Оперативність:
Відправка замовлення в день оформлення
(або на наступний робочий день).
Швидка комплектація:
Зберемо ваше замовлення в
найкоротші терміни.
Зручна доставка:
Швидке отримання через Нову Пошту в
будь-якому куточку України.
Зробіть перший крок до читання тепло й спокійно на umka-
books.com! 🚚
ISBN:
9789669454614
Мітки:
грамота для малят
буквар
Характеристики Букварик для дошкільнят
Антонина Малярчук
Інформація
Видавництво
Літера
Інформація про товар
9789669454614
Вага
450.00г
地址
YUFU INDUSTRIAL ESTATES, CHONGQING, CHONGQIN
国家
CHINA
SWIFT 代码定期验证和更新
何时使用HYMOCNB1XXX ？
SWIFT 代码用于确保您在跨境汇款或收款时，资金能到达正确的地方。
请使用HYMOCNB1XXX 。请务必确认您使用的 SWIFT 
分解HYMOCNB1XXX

☆ ☆ ☆ ☆ ☆ ☆ ☆

(TASK GOAL)
Everything from the line containing "SWIFT 代码用于确保您在跨境汇款或收款时，资金能到达正确的地方。" down to the last line of the entries is to be returned exactly, both ends included, and nothing beyond it.

(ANSWER AREA)
SWIFT 代码用于确保您在跨境汇款或收款时，资金能到达正确的地方。
请使用HYMOCNB1XXX 。请务必确认您使用的 SWIFT 
分解HYMOCNB1XXX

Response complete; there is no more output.